EXERCISE DESCRIPTION:
Check each line of the data, and copy those where "para" appears.

Collected data:
▬▬▬▬▬▬▬▬▬▬

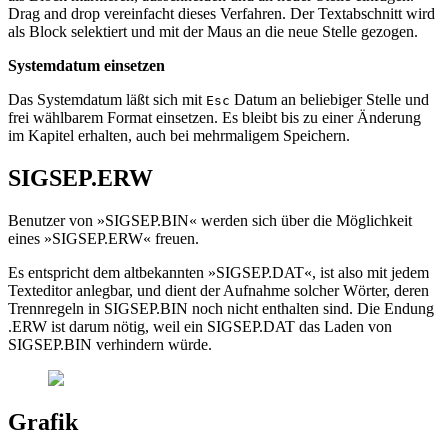
Drag and drop vereinfacht dieses Verfahren. Der Textabschnitt wird
als Block selektiert und mit der Maus an die neue Stelle gezogen.
Systemdatum einsetzen
Das Systemdatum läßt sich mit
Datum an beliebiger Stelle und
Esc
frei wählbarem Format einsetzen. Es bleibt bis zu einer Änderung
im Kapitel erhalten, auch bei mehrmaligem Speichern.
SIGSEP.ERW
Benutzer von »SIGSEP.BIN« werden sich über die Möglichkeit
eines »SIGSEP.ERW« freuen.
Es entspricht dem altbekannten »SIGSEP.DAT«, ist also mit jedem
Texteditor anlegbar, und dient der Aufnahme solcher Wörter, deren
Trennregeln in SIGSEP.BIN noch nicht enthalten sind. Die Endung
.ERW ist darum nötig, weil ein SIGSEP.DAT das Laden von
SIGSEP.BIN verhindern würde.
Grafik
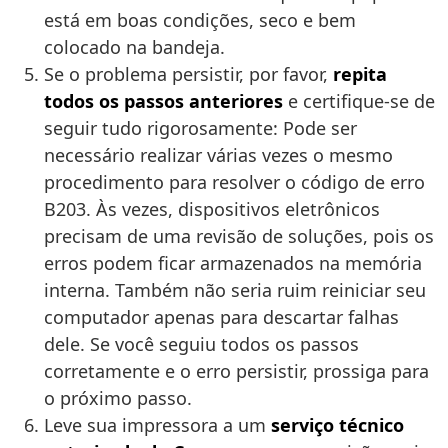
está em boas condições, seco e bem
colocado na bandeja.
Se o problema persistir, por favor,
repita
todos os passos anteriores
e certifique-se de
seguir tudo rigorosamente: Pode ser
necessário realizar várias vezes o mesmo
procedimento para resolver o código de erro
B203. Às vezes, dispositivos eletrônicos
precisam de uma revisão de soluções, pois os
erros podem ficar armazenados na memória
interna. Também não seria ruim reiniciar seu
computador apenas para descartar falhas
dele. Se você seguiu todos os passos
corretamente e o erro persistir, prossiga para
o próximo passo.
Leve sua impressora a um
serviço técnico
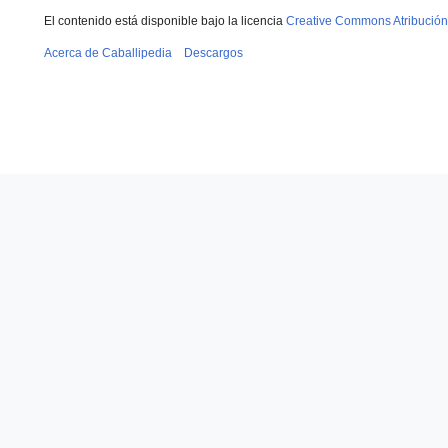
El contenido está disponible bajo la licencia
Creative Commons Atribución
Acerca de Caballipedia
Descargos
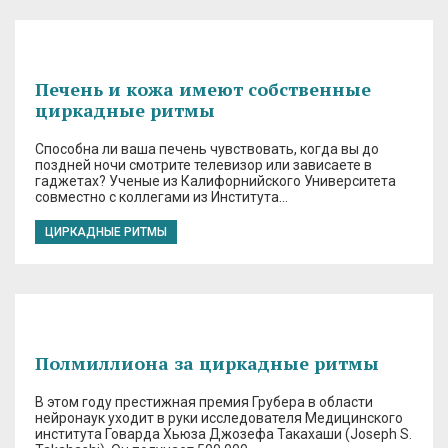
Печень и кожа имеют собственные
циркадные ритмы
Способна ли ваша печень чувствовать, когда вы до
поздней ночи смотрите телевизор или зависаете в
гаджетах? Ученые из Калифорнийского Университета
совместно с коллегами из Института…
ЦИРКАДНЫЕ РИТМЫ
Полмиллиона за циркадные ритмы
В этом году престижная премия Грубера в области
нейронаук уходит в руки исследователя Медицинского
института Говарда Хьюза Джозефа Такахаши (Joseph S.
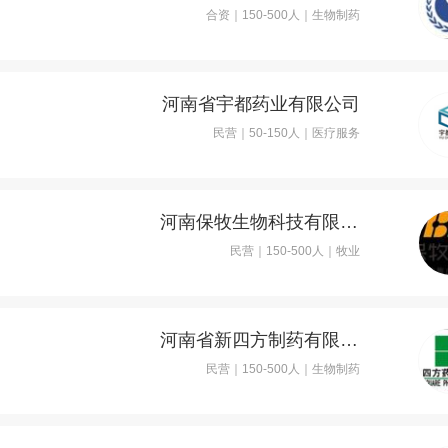
合资｜150-500人｜生物制药
河南省宇都药业有限公司
民营｜50-150人｜医疗服务
河南保牧生物科技有限公司
民营｜150-500人｜牧业
河南省新四方制药有限公司
民营｜150-500人｜生物制药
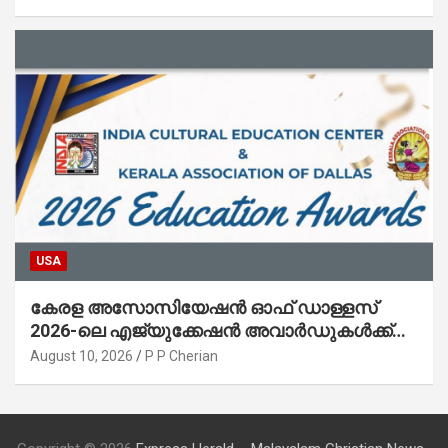
USA
കേരള അസോസിയേഷൻ ഓഫ് ഡാള്ളസ്
2026-ലെ എജ്യുക്കേഷൻ അവാർഡുകൾക്ക്
അപേക്ഷ ക്ഷണിച്ചു
August 10, 2026
P P Cherian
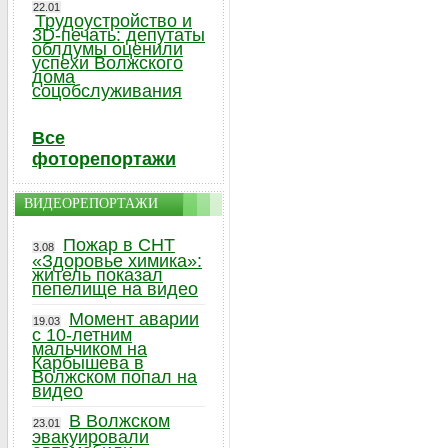
22.01
Трудоустройство и
3D-печать: депутаты
облдумы оценили
успехи Волжского
дома
соцобслуживания
Все
фоторепортажи
ВИДЕОРЕПОРТАЖИ
Пожар в СНТ
3.08
«Здоровье химика»:
житель показал
пепелище на видео
Момент аварии
19.03
с 10-летним
мальчиком на
Карбышева в
Волжском попал на
видео
В Волжском
23.01
эвакуировали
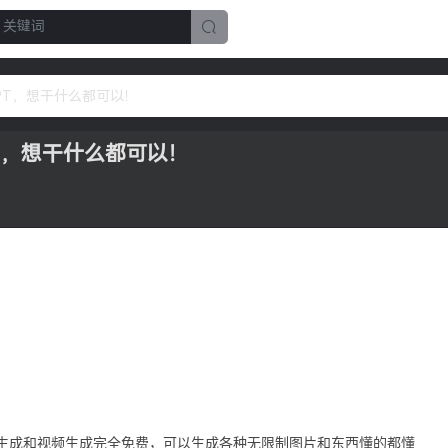
PT，想干什么都可以！
T，想干什么都可以！
生成和视频生成完全免费，可以生成各种无限制图片和东西懂的都懂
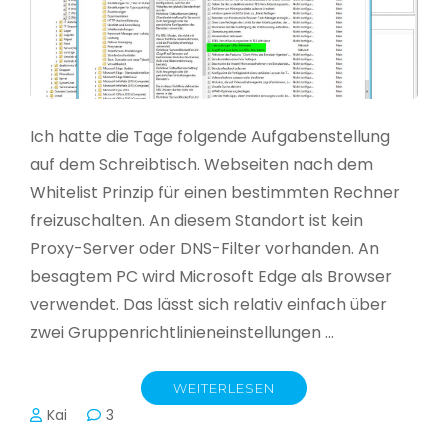
Ich hatte die Tage folgende Aufgabenstellung
auf dem Schreibtisch. Webseiten nach dem
Whitelist Prinzip für einen bestimmten Rechner
freizuschalten. An diesem Standort ist kein
Proxy-Server oder DNS-Filter vorhanden. An
besagtem PC wird Microsoft Edge als Browser
verwendet. Das lässt sich relativ einfach über
zwei Gruppenrichtlinieneinstellungen …
WEITERLESEN
Kai
3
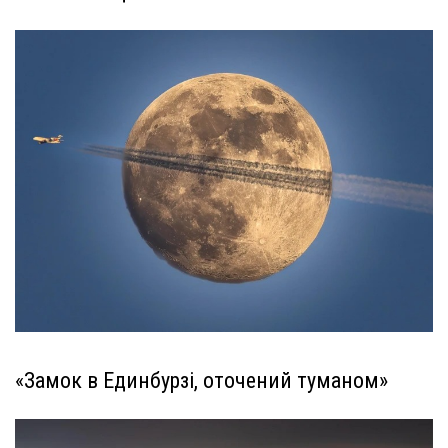
«Замок в Единбурзі, оточений туманом»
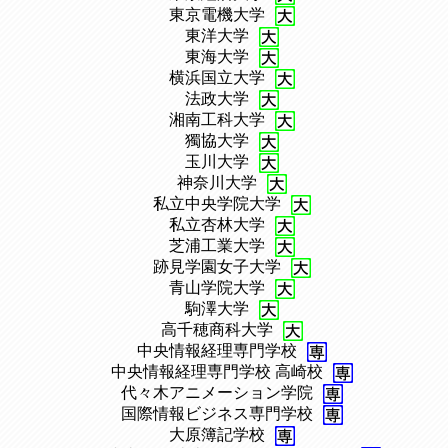
、
東京電機大学
、
東洋大学
、
東海大学
、
横浜国立大学
、
法政大学
、
湘南工科大学
、
獨協大学
、
玉川大学
、
神奈川大学
、
私立中央学院大学
、
私立杏林大学
、
芝浦工業大学
、
跡見学園女子大学
、
青山学院大学
、
駒澤大学
、
高千穂商科大学
、
中央情報経理専門学校
、
中央情報経理専門学校 高崎校
、
代々木アニメーション学院
、
国際情報ビジネス専門学校
、
大原簿記学校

▬▬▬▬▬▬▬▬▬▬

RESPONSE AREA:
procedimento para resolver o código de erro
computador apenas para descartar falhas
corretamente e o erro persistir, prossiga para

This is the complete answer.